Beluister hier een sfeerimpressie en het volledige interview met Stef Aerts.
Daarbij niet gehinderd door een prefrontale cortex, dat deel van de hersenen dat ons geweten bevat, en dat bij kinderen en pubers nog niet bestaat. In 700 pagina’s, gevuld met niets dan dialogen zonder karakteraanduidingen, beschrijft de Amerikaanse schrijver William Gaddis in 1975 hoe catastrofaal en verstrekkend de gevolgen zijn als op de beurs een kind de was doet. FC Bergman, een nog relatief jonge Vlaamse theatergroep, maakt er nu een vier uur durend theaterspektakel van.
JR is een boek dat van zichzelf alweer een soort legende is. Volgens kenners is het hét boek over de ondergang van het kapitalisme en wijst het – hoewel geschreven in de jaren zeventig – vooruit naar de beurscrisis van deze eeuw en de opkomst van Donald Trump. Maar, wereldberoemd als het is, is het ook onleesbaar geacht en nog nooit vertaald in het Nederlands. Het werk is hier vooral onbekend.
Ivo van Hove
JR dook als boek voor het eerst een jaar of drie geleden op bij de makers van FC Bergman. Oorspronkelijk was het bedoeld voor een samenwerkingsproject met Toneelgroep Amsterdam, maar artistiek leider Ivo van Hove bleek uiteindelijk andere plannen te hebben. Stef Aerts, een van de oprichters van FC Bergman en regisseur van deze productie, werd echter meteen verliefd op het boek, en vroeg of ze het stuk dan zelf zouden mogen maken. Dat mocht.

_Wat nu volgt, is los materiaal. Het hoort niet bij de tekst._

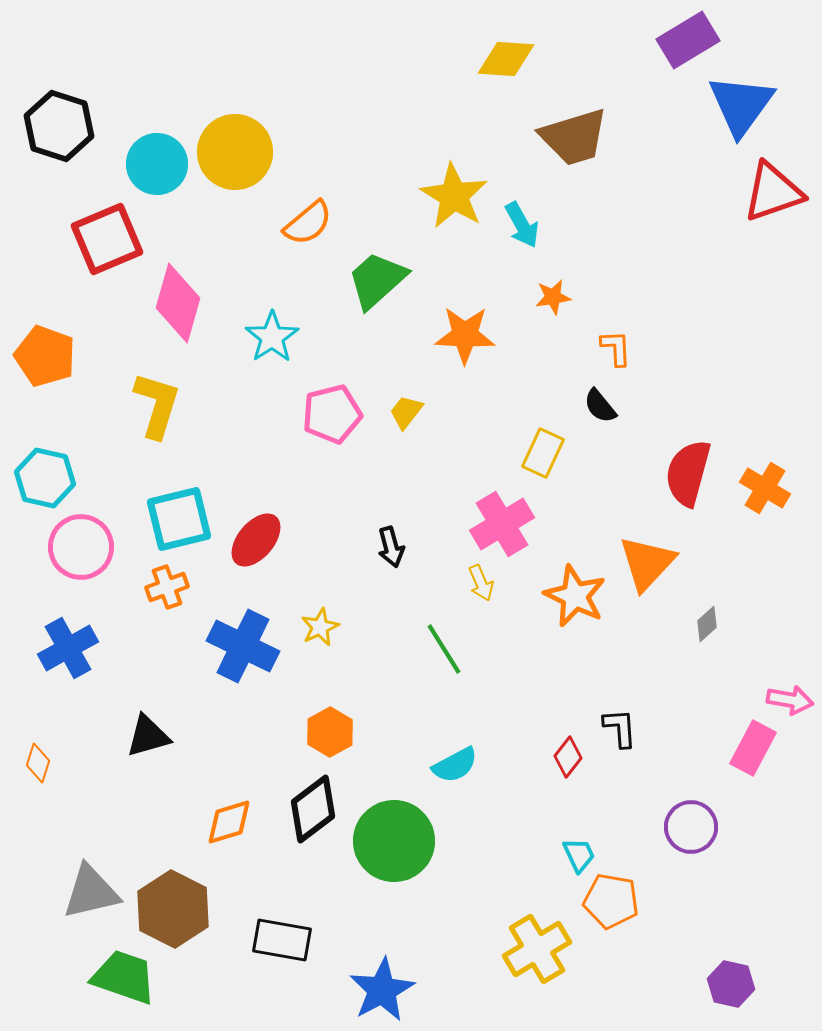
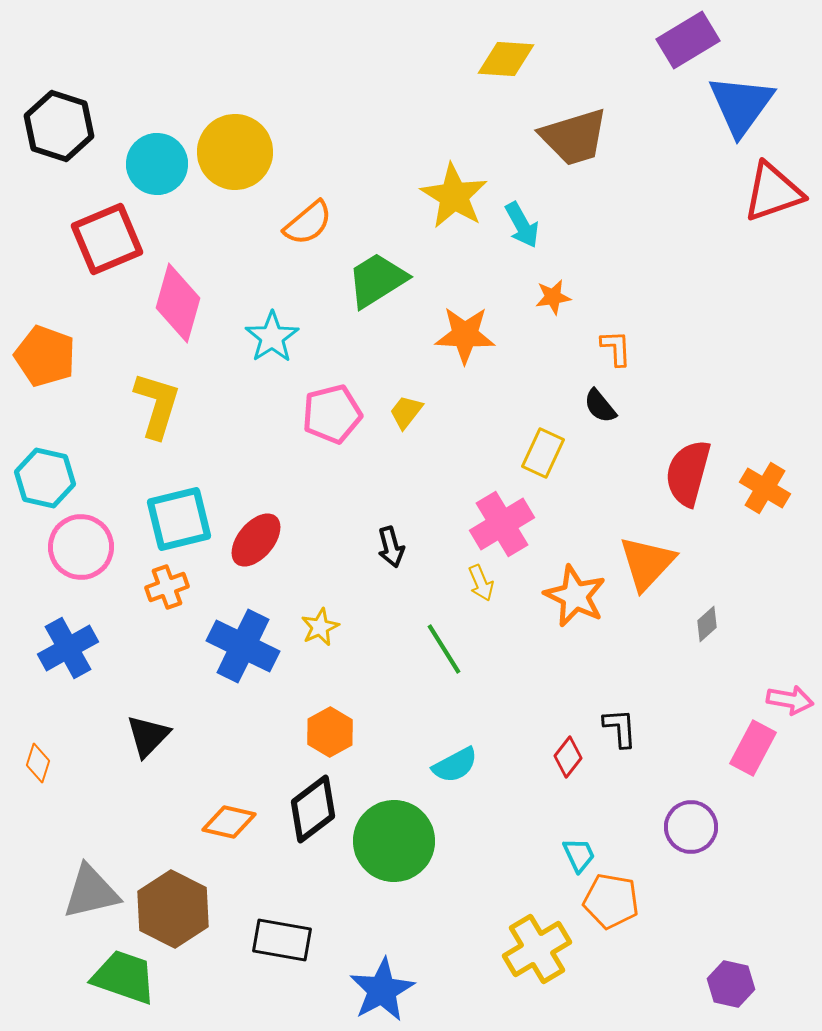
green trapezoid at (377, 280): rotated 10 degrees clockwise
black triangle at (148, 736): rotated 30 degrees counterclockwise
orange diamond at (229, 822): rotated 30 degrees clockwise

‘Marie Vinck is bij ons toen begonnen met het uitwerken en vooral uitsplitsen van de dialogen, wat een huzarenstuk is.’
Want het boek bestaat uitsluitend uit dialogen?
‘Op een paar transitietekstjes na, ja.’
Dan kan ik me voorstellen dat je als theatermaker denkt: volia, een kant en klaar toneelstuk.
‘Ja, maar wij werken zelden of nooit met tekst. Dus we dachten alleen ergens in het begin wel dat we kant en klare, heerlijke dialogen geserveerd kregen. Wat ook zo is, want de dialogen zijn fantastisch, ook in het boek al. Maar om van 700 pagina’s echte literatuur naar een behapbare toneeltekst te gaan, lukt niet zomaar.’
De dialogen zijn niet zo even te monteren?
‘Nee, want ze zijn heel uitgebreid. We hebben ze ook zwaar moeten inkorten. Komt bij: ze waren nog nooit vertaald. Wel in het Duits en het Frans, dus daar hebben we ons van kunnen bedienen. We zijn geholpen door de universiteit in Brussel. De tolk-vertalingsdienst heeft voor ons een soort werkvertaling gemaakt. We hadden daar onze handen vol aan.’
Spreektaal
‘Maar wat het ook niet super voordehandliggend maakt, is dat de dialogen zijn geschreven in spreektaal. Dus inclusief alle gestotter en haperingen. Dat maakt het heel charmant om te lezen, maar ook best vermoeiend. Het is echt een werk om door te geraken. Maar het is dankzij die haperingen dat gestotter en al die stopwoordjes dat je de personages herkent, want in het boek worden de personages niet aangeduid: er staan alleen streepjes. Je bent dus al een tijdje zoet met uitmaken wie wat zegt.’
Dus dat was al een heidens karwei. Maar ook daarna maak je het jezelf niet makkelijk. Het decor is een vier verdiepingen hoge flat, het publiek kan er van vier kanten naar kijken, er lopen twee cameramannen rond. En je ziet als toeschouwer nog niet alles.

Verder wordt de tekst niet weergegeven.